Jolenta Greenberg and Kristen Meinzer are dedicated to finding answers to those questions. They are the authors of “How to be Fine: What We Learned from Living by the Rules of 50 Self-Help Books” and the hosts of the “By the Book,” a podcast in which they both follow the rules of one self-help book for two weeks...
On the aspirational nature of self-help books and their authors
Meinzer: A lot of these books are setting themselves up, or setting the authors up to be who we should aspire to be. We should be as exciting, as entrepreneurial, as organized, as worldly as this person selling dietary supplements and living in a McMansion.
Maybe some of us don’t want that. Maybe there are a lot of other ways we can be, and we can all be very content living what works for us.
And unfortunately, a lot of the self help books we’ve lived by do somehow create a world view that this is the one single way to be.
From The Power of Positive Thinking in 1952 to today, Americans seem to enjoy looking for reinforcement regarding getting ahead and becoming successful in life. And it is not an accident that this often connects back to the suburbs. I take the reference above to “living in a McMansion” to be a reference to achieving the American Dream, often defined as living with a nuclear family in a suburban single-family home in a attractive neighborhood or community. This is a powerful ideology reinforced by decades of government policy, American values, race, and religion.
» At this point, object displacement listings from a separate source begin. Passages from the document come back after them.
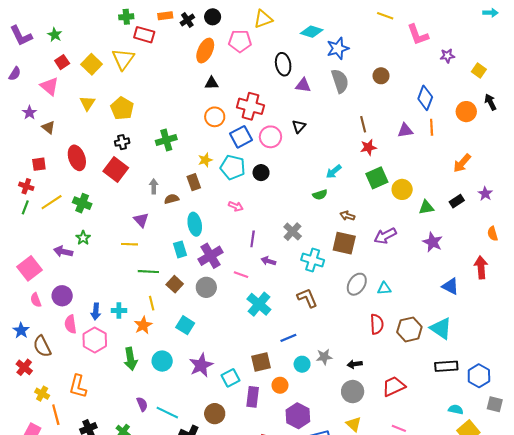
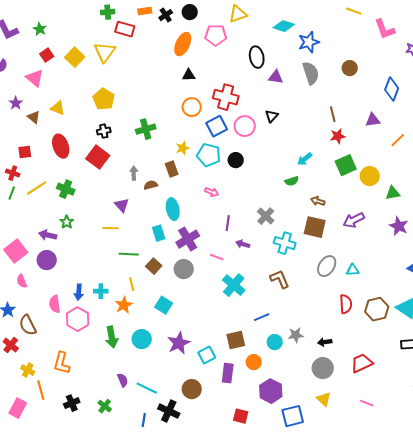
yellow triangle: (87, 103) -> (58, 108), moved, turned -42
orange line: (432, 127) -> (398, 140), moved, turned 49
purple circle: (62, 296) -> (47, 260), moved

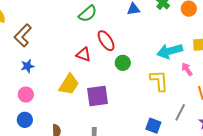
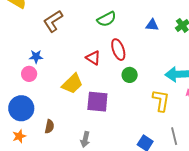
brown L-shape: (23, 35) -> (53, 21), moved
pink circle: (26, 95) -> (29, 74), moved
gray line: (180, 112) -> (174, 136), turned -54
blue circle: (25, 120) -> (21, 108), size x1.6

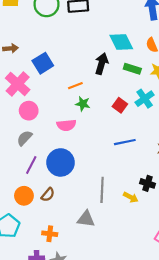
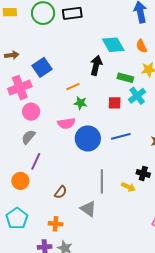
green rectangle: (132, 69) -> (125, 78), moved
pink cross: (18, 84) -> (20, 88), turned 30
red square: (120, 105) -> (115, 103), turned -32
blue circle: (61, 162) -> (88, 138), moved
brown semicircle: (48, 195) -> (61, 192), moved
orange circle: (24, 196) -> (20, 181), moved
gray triangle: (86, 219) -> (88, 209), turned 30

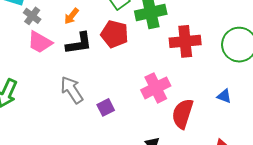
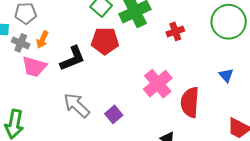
orange arrow: (71, 16) -> (42, 40), moved
red cross: (185, 41) -> (175, 31), size x0.6
blue triangle: (224, 96) -> (226, 75), turned 42

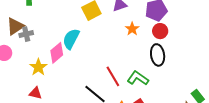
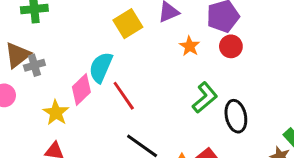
black ellipse: (158, 55) -> (236, 116), moved
red line: (113, 76) -> (124, 96), moved
green L-shape: (138, 78) -> (205, 98), moved, turned 110

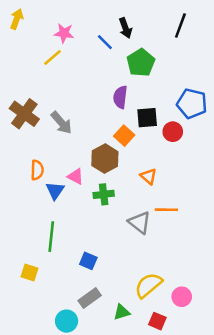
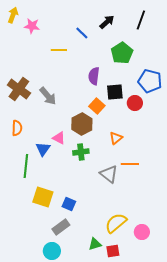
black arrow: (125, 28) -> (107, 22), moved, turned -112
pink star: (64, 33) -> (32, 26), moved
yellow line: (52, 57) -> (59, 50), moved, turned 42
green pentagon: (141, 63) -> (122, 53), moved
orange semicircle: (37, 170) -> (17, 128), moved
orange triangle: (148, 176) -> (116, 138), turned 40
green line: (51, 237) -> (26, 166), moved
yellow square: (29, 272) -> (43, 197), moved, size x1.5
gray rectangle: (90, 298) -> (61, 227), moved
red square: (157, 321) -> (113, 251), moved, turned -32

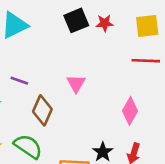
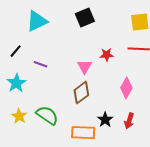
red star: (105, 23) -> (107, 55), moved
brown diamond: (42, 110) -> (81, 93), moved, turned 30

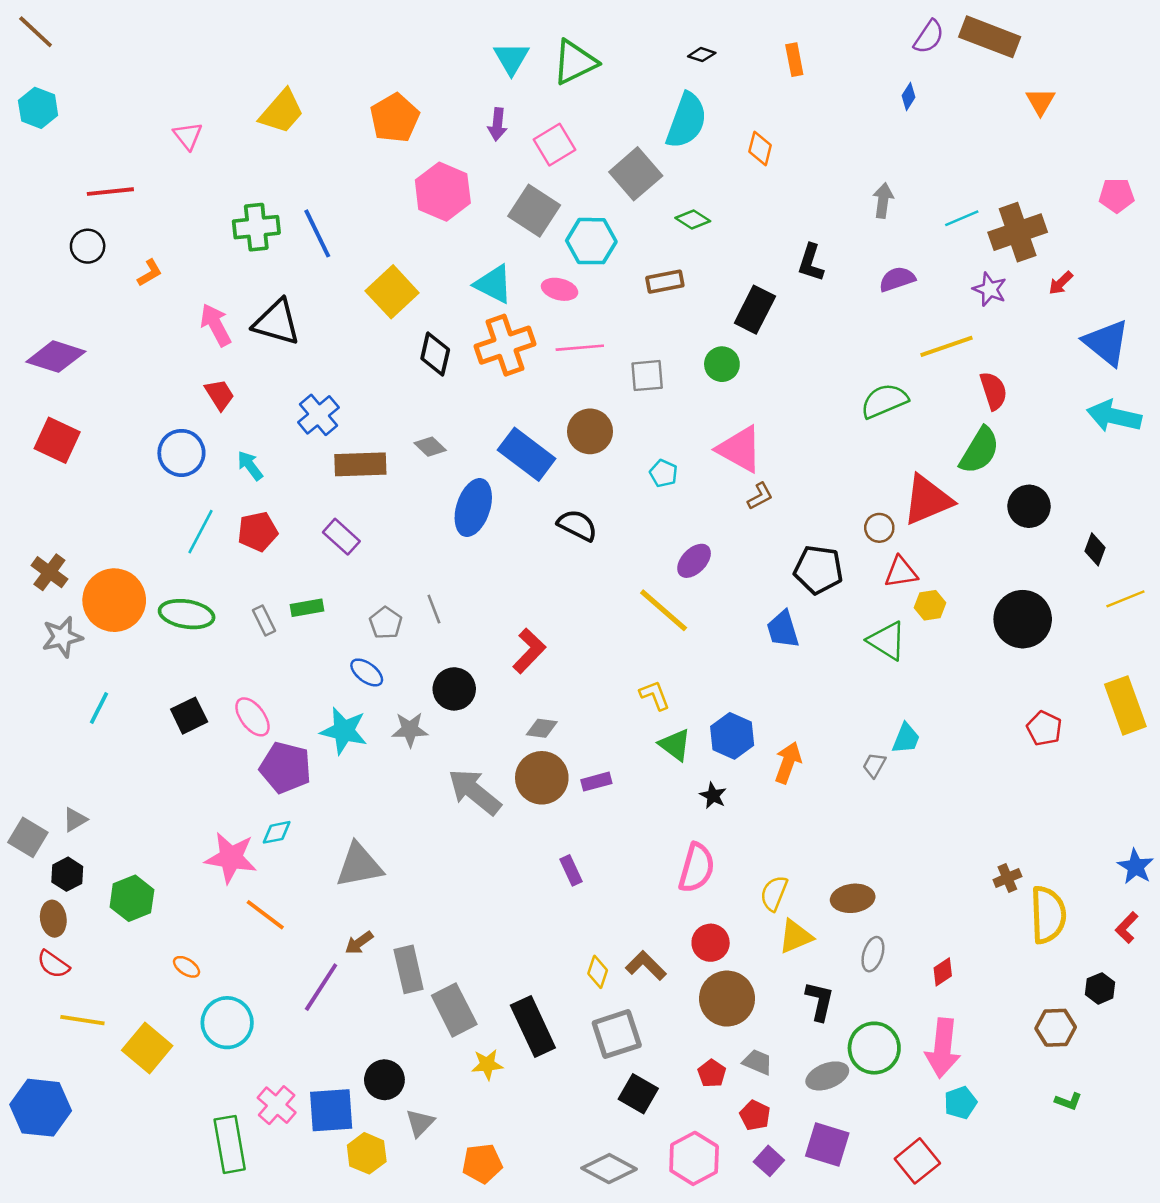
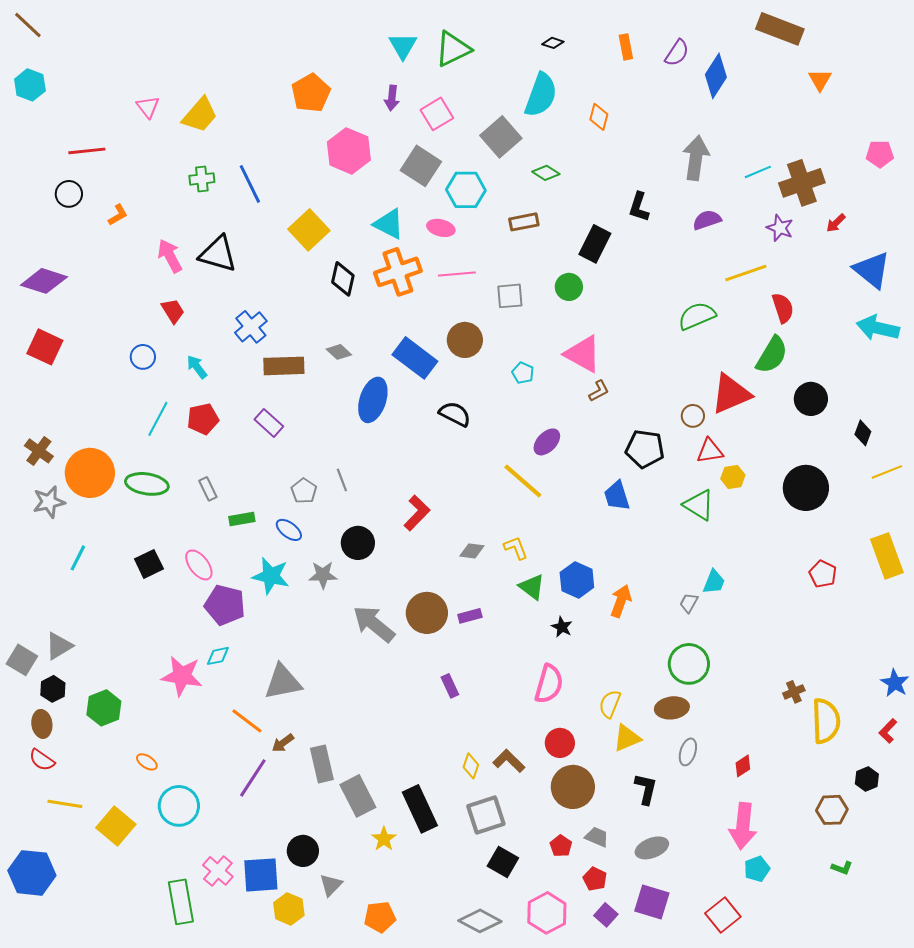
purple semicircle: (929, 37) -> (677, 53), moved
blue diamond: (908, 96) -> (716, 76), size x2.0
yellow trapezoid: (282, 112) -> (200, 115), moved
gray arrow: (883, 200) -> (696, 158), size x1.6
green cross: (256, 227) -> (202, 179), size x0.7
blue circle: (181, 453) -> (143, 357), size x0.7
green rectangle: (307, 608) -> (242, 519), moved
gray diamond: (542, 728) -> (472, 551), moved
gray triangle: (75, 820) -> (59, 646), size x1.4
orange line: (265, 915) -> (247, 721), moved
green circle: (874, 1048) -> (689, 664), moved
yellow star: (487, 1065) -> (384, 839), turned -30

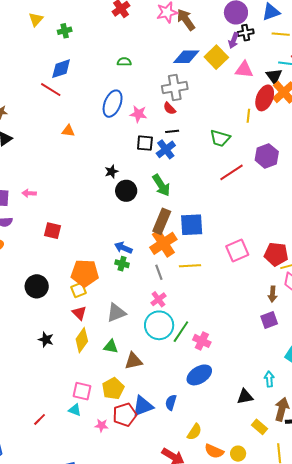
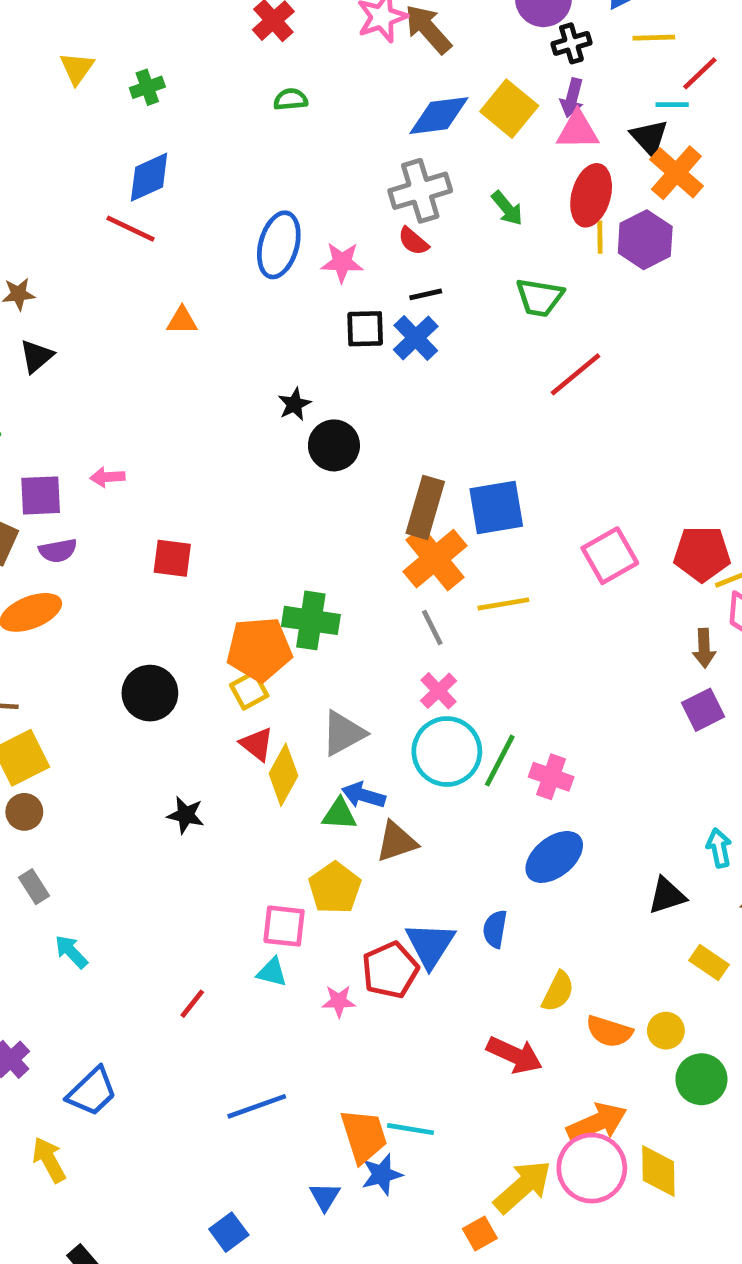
purple arrow: (234, 40) -> (572, 98), moved
green semicircle: (124, 62) -> (291, 99), moved
red ellipse: (265, 98) -> (591, 195), moved
purple hexagon: (267, 156) -> (645, 240), moved
green arrow: (161, 185) -> (507, 208), moved, size x0.7
blue arrow: (123, 248) -> (364, 795), moved
green cross: (122, 264) -> (311, 620), moved, size x1.6
yellow diamond: (82, 340) -> (283, 775), moved
yellow pentagon: (113, 389) -> (335, 888), moved
blue triangle: (143, 406) -> (430, 945), turned -30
A lot of this came together in the 1950s: with postwar prosperity and change, numerous social forces – including self-help books – promoted a suburban lifestyle. This was not without its critics attacking the suburban good life from numerous angles, ranging from urbanists promoting city life to clergy decrying the abandonment of cities, but they could do little to stem the tide. (See James Hudnut-Beumler’s book Looking for God in the Suburbs has the best academic treatment of this subject.) After this, the American Dream was sealed: it was not just about getting ahead or making a better life but rather involved a successful suburban life.
It is also interesting to consider why a McMansion is a potent symbol of this suburban good life through self-help. Is it because it is a relatively new home? Is it because the external features of the McMansion – architecture, square footage, impressive facade – are meant to impress? (Critics of McMansions would argue that these are exactly the problems with McMansions: they appeal to particular tastes and hide all sorts of deficiencies.) Are there people who follow self-help principles, become successful, and buy tasteful older homes or live in mid-century modern suburban homes?